4. Considérant, en second lieu, qu'aux termes de l'article 3-1 de la convention internationale des droits de l'enfant : " Dans toutes les décisions qui concernent les enfants, qu'elles soient le fait des institutions publiques ou privées de protection sociale, des tribunaux, des autorités administratives ou des organes législatifs, l'intérêt supérieur de l'enfant doit être une considération primordiale. " ;

5. Considérant qu'ainsi qu'il a été dit, Mme A..., jusqu'à son entrée en France, le 19 juin 2014, a vécu séparée de ses deux enfants présents avec leur père sur le territoire français, où ils sont scolarisés depuis le 28 septembre 2012 ; que la décision en litige n'a pas pour objet ou pour effet de faire obstacle à ce que Mme A... poursuive avec ses enfants présents en France les relations entretenues avant ladite décision, caractérisées par des visites régulières sous couvert de visas de court séjour ; que, dès lors, ladite décision ne méconnaît pas les stipulations précitées de l'article 3-1 de la convention relative aux droits de l'enfant ;

Sur la légalité de la décision portant obligation de quitter le territoire français :

6. Considérant, en premier lieu, qu'il résulte de ce qui a été dit que Mme A... ne peut exciper, au soutien de ses conclusions dirigées contre la décision préfectorale portant obligation de quitter le territoire français, de l'illégalité de la décision portant refus de délivrance d'un titre de séjour ;

7. Considérant, en second lieu, que pour les motifs exposés précédemment pour les écarter en tant qu'ils étaient soulevés au soutien des conclusions dirigées contre la décision préfectorale de refus de titre de séjour, les moyens, que soulève Mme A... au soutien de ses conclusions dirigées contre la décision portant obligation de quitter le territoire français, tirés d'une erreur manifeste d'appréciation des conséquences de la décision sur sa situation personnelle et d'une violation des stipulations de l'article 8 de la convention européenne de sauvegarde des droits de l'homme et des libertés fondamentales et de l'article 3-1 de la convention internationale des droits de l'enfant, doivent être écartés ; que doit être également écarté, pour les mêmes motifs, le moyen tiré de la violation des stipulations de l'article 24 de la Charte des droits fondamentaux de l'Union Européenne, selon lesquelles : " (...) 3. Tout enfant a le droit d'entretenir régulièrement des relations personnelles et des contacts directs avec ses deux parents, sauf si cela est contraire à son intérêt. " ;

Sur la légalité de la décision fixant le pays de destination :

8. Considérant qu'il résulte de ce qui a été dit que Mme A... ne peut exciper, au soutien de ses conclusions dirigées contre la décision fixant le pays de destination, de l'illégalité de la décision portant refus de délivrance d'un titre de séjour ;

9. Considérant qu'il résulte de ce qui précède que Mme A... n'est pas fondée à soutenir que c'est à tort que, par le jugement attaqué, le tribunal administratif de Lyon a rejeté sa demande ; que doivent être rejetées, par voie de conséquence, ses conclusions aux fins d'injonction et tendant au bénéfice des dispositions de l'article L. 761-1 du code de justice administrative ;

DECIDE :

Article 1er : La requête de Mme A... est rejetée.
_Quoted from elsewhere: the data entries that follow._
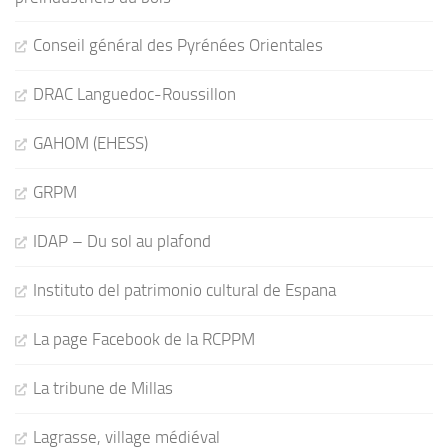
Conseil général des Pyrénées Orientales
DRAC Languedoc-Roussillon
GAHOM (EHESS)
GRPM
IDAP – Du sol au plafond
Instituto del patrimonio cultural de Espana
La page Facebook de la RCPPM
La tribune de Millas
Lagrasse, village médiéval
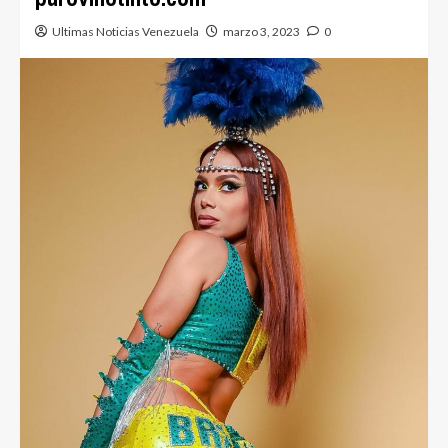
Ultimas Noticias Venezuela
marzo 3, 2023
0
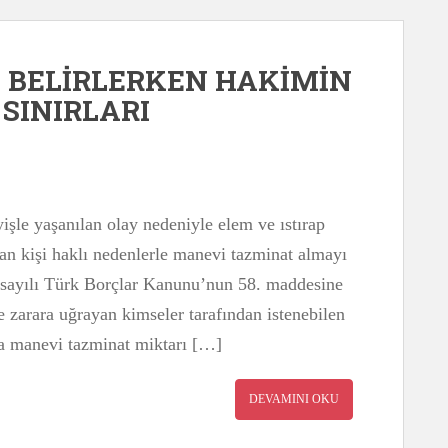
 BELİRLERKEN HAKİMİN
 SINIRLARI
işle yaşanılan olay nedeniyle elem ve ıstırap
n kişi haklı nedenlerle manevi tazminat almayı
8 sayılı Türk Borçlar Kanunu’nun 58. maddesine
 zarara uğrayan kimseler tarafından istenebilen
a manevi tazminat miktarı […]
DEVAMINI OKU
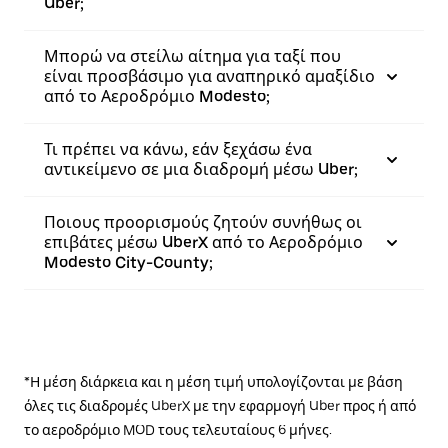
Uber;
Μπορώ να στείλω αίτημα για ταξί που
είναι προσβάσιμο για αναπηρικό αμαξίδιο
από το Αεροδρόμιο Modesto;
Τι πρέπει να κάνω, εάν ξεχάσω ένα
αντικείμενο σε μια διαδρομή μέσω Uber;
Ποιους προορισμούς ζητούν συνήθως οι
επιβάτες μέσω UberX από το Αεροδρόμιο
Modesto City-County;
*Η μέση διάρκεια και η μέση τιμή υπολογίζονται με βάση
όλες τις διαδρομές UberX με την εφαρμογή Uber προς ή από
το αεροδρόμιο MOD τους τελευταίους 6 μήνες.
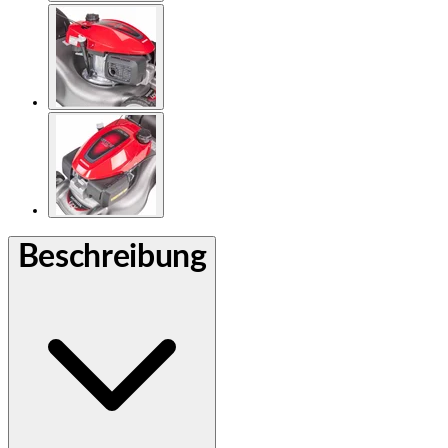
Beschreibung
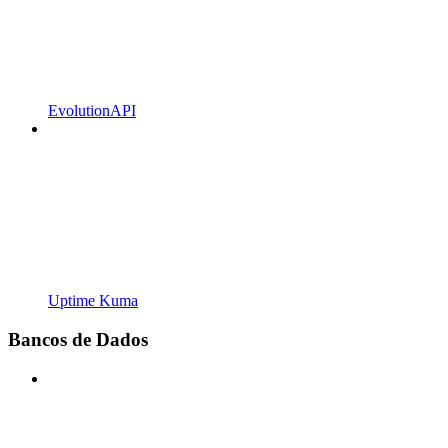
EvolutionAPI
Uptime Kuma
Bancos de Dados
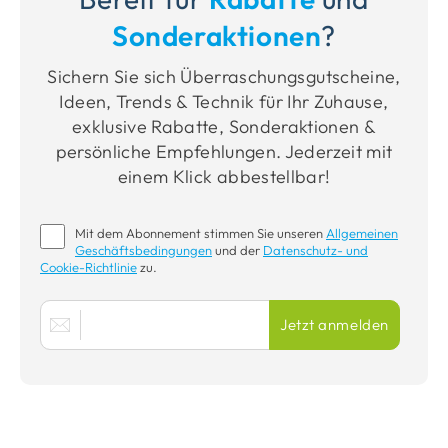
Sonderaktionen
?
Sichern Sie sich Überraschungsgutscheine,
Ideen, Trends & Technik für Ihr Zuhause,
exklusive Rabatte, Sonderaktionen &
persönliche Empfehlungen. Jederzeit mit
einem Klick abbestellbar!
Mit dem Abonnement stimmen Sie unseren
Allgemeinen
Geschäftsbedingungen
und der
Datenschutz- und
Cookie-Richtlinie
zu.
E-
Jetzt anmelden
Mail-
Adresse
für
den
Newsletter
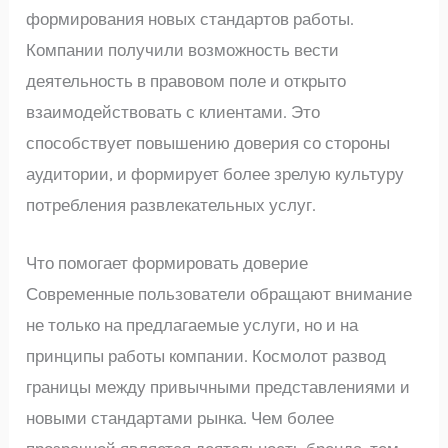
формирования новых стандартов работы.
Компании получили возможность вести
деятельность в правовом поле и открыто
взаимодействовать с клиентами. Это
способствует повышению доверия со стороны
аудитории, и формирует более зрелую культуру
потребления развлекательных услуг.
Что помогает формировать доверие
Современные пользователи обращают внимание
не только на предлагаемые услуги, но и на
принципы работы компании. Космолот развод
границы между привычными представлениями и
новыми стандартами рынка. Чем более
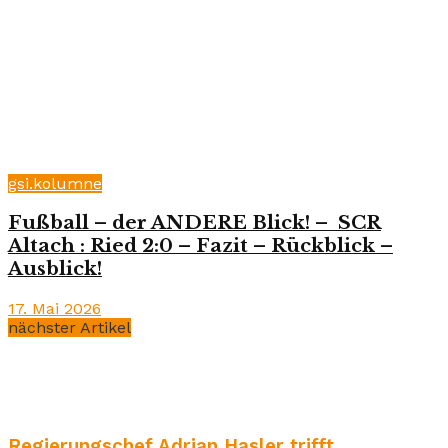
gsi.kolumne
Fußball – der ANDERE Blick! – SCR
Altach : Ried 2:0 – Fazit – Rückblick –
Ausblick!
17. Mai 2026
nächster Artikel
Regierungschef Adrian Hasler trifft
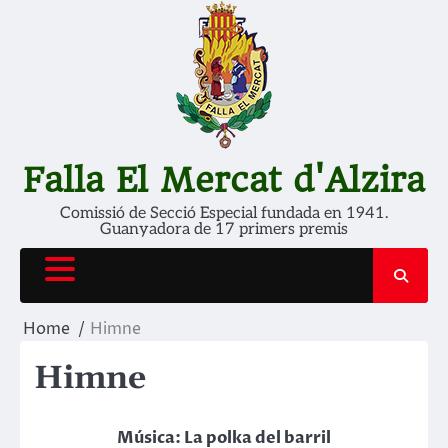
Skip
to
content
Falla El Mercat d'Alzira
Comissió de Secció Especial fundada en 1941.
Guanyadora de 17 primers premis
Home
Himne
Himne
Música: La polka del barril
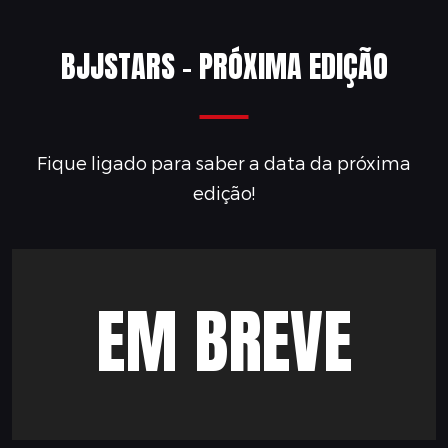
BJJSTARS - PRÓXIMA EDIÇÃO
Fique ligado para saber a data da próxima
edição!
EM BREVE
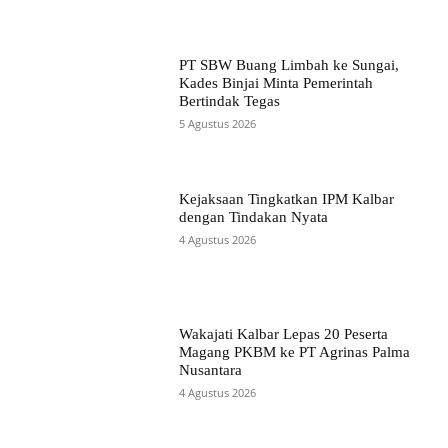
PT SBW Buang Limbah ke Sungai,
Kades Binjai Minta Pemerintah
Bertindak Tegas
5 Agustus 2026
Kejaksaan Tingkatkan IPM Kalbar
dengan Tindakan Nyata
4 Agustus 2026
Wakajati Kalbar Lepas 20 Peserta
Magang PKBM ke PT Agrinas Palma
Nusantara
4 Agustus 2026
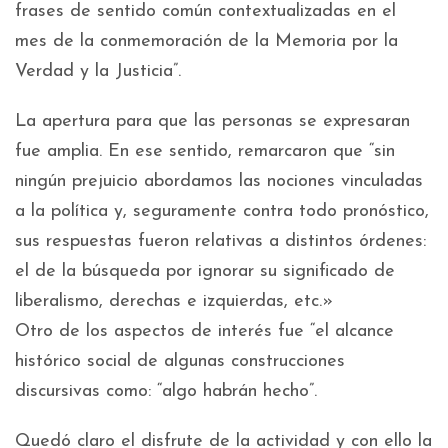
frases de sentido común contextualizadas en el
mes de la conmemoración de la Memoria por la
Verdad y la Justicia”.
La apertura para que las personas se expresaran
fue amplia. En ese sentido, remarcaron que “sin
ningún prejuicio abordamos las nociones vinculadas
a la política y, seguramente contra todo pronóstico,
sus respuestas fueron relativas a distintos órdenes:
el de la búsqueda por ignorar su significado de
liberalismo, derechas e izquierdas, etc.»
Otro de los aspectos de interés fue “el alcance
histórico social de algunas construcciones
discursivas como: “algo habrán hecho”.
Quedó claro el disfrute de la actividad y con ello la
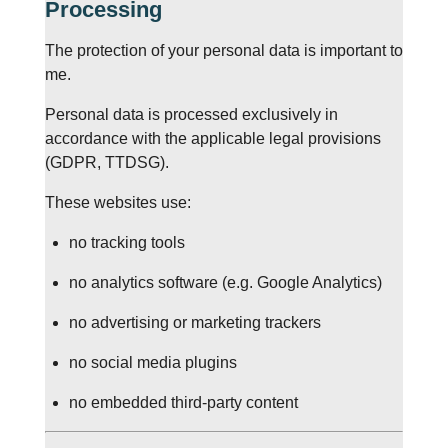
Processing
The protection of your personal data is important to
me.
Personal data is processed exclusively in
accordance with the applicable legal provisions
(GDPR, TTDSG).
These websites use:
no tracking tools
no analytics software (e.g. Google Analytics)
no advertising or marketing trackers
no social media plugins
no embedded third-party content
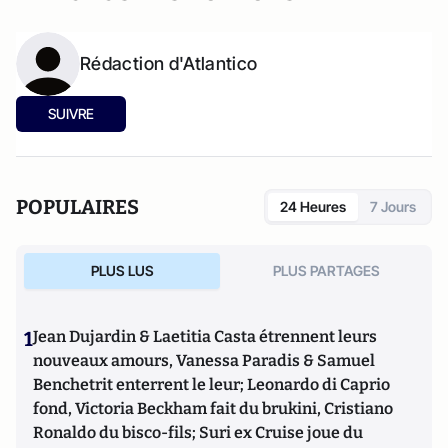
Rédaction d'Atlantico
SUIVRE
POPULAIRES
24 Heures
7 Jours
PLUS LUS
PLUS PARTAGES
1
Jean Dujardin & Laetitia Casta étrennent leurs
nouveaux amours, Vanessa Paradis & Samuel
Benchetrit enterrent le leur; Leonardo di Caprio
fond, Victoria Beckham fait du brukini, Cristiano
Ronaldo du bisco-fils; Suri ex Cruise joue du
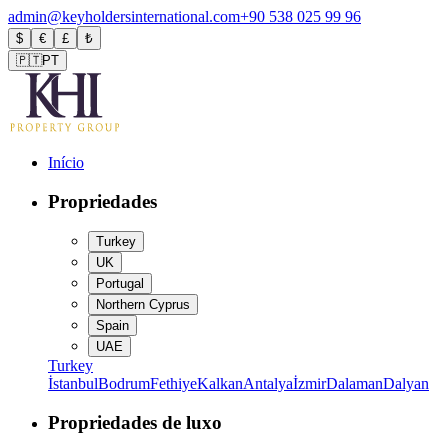
admin@keyholdersinternational.com
+90 538 025 99 96
$
€
£
₺
🇵🇹
PT
Início
Propriedades
Turkey
UK
Portugal
Northern Cyprus
Spain
UAE
Turkey
İstanbul
Bodrum
Fethiye
Kalkan
Antalya
İzmir
Dalaman
Dalyan
Propriedades de luxo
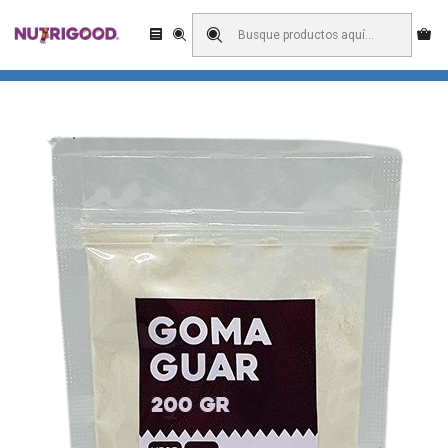
Enviamos a todo Chile! Domicilio o retiro en pick up?
Inicio
Espesantes y Gelificantes
Goma Guar 500 Grs.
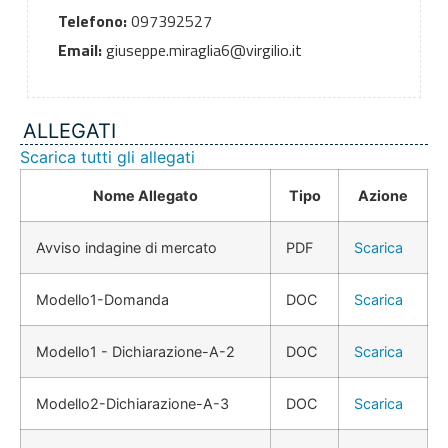
Telefono:
097392527
Email:
giuseppe.miraglia6@virgilio.it
ALLEGATI
Scarica tutti gli allegati
Nome Allegato
Tipo
Azione
Avviso indagine di mercato
PDF
Scarica
Modello1-Domanda
DOC
Scarica
Modello1 - Dichiarazione-A-2
DOC
Scarica
Modello2-Dichiarazione-A-3
DOC
Scarica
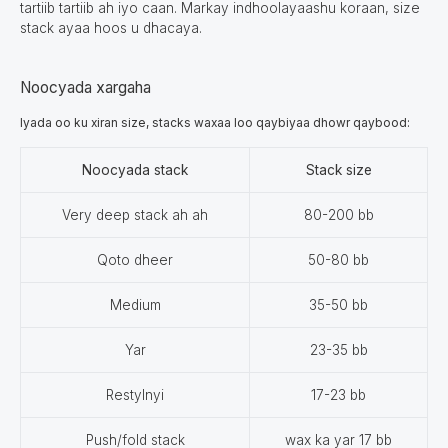
tartiib tartiib ah iyo caan. Markay indhoolayaashu koraan, size
stack ayaa hoos u dhacaya.
Noocyada xargaha
Iyada oo ku xiran size, stacks waxaa loo qaybiyaa dhowr qaybood:
Noocyada stack
Stack size
Very deep stack ah ah
80-200 bb
Qoto dheer
50-80 bb
Medium
35-50 bb
Yar
23-35 bb
Restylnyi
17-23 bb
Push/fold stack
wax ka yar 17 bb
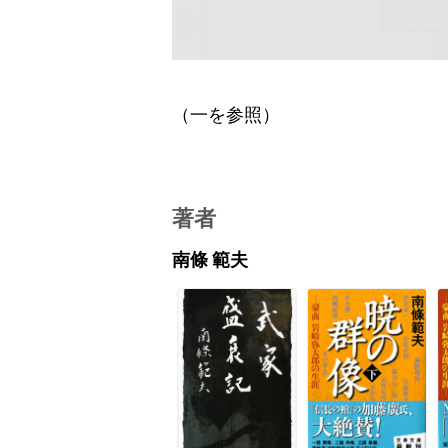
（一を参照）
著者
南條 範夫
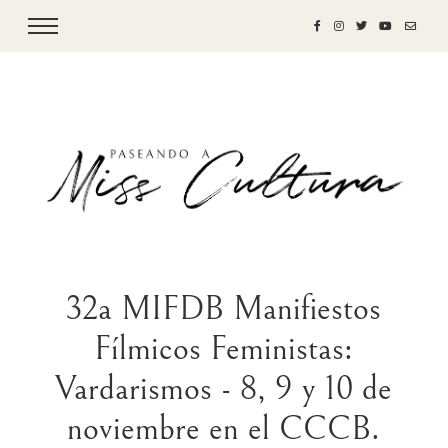
32a MIFDB Manifiestos
Fílmicos Feministas:
Vardarismos - 8, 9 y 10 de
noviembre en el CCCB.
Article 2 : Le présent arrêt sera notifié à Mme C...B...épouse A...et au ministre de l'intérieur. Copie en sera adressée au préfet du Rhône.

Délibéré après l'audience du 20 octobre 2016 à laquelle siégeaient :

M. Faessel, président de chambre,

M. Seillet, président-assesseur,

Mme Cottier, premier conseiller.

Lu en audience publique, le 15 novembre 2016.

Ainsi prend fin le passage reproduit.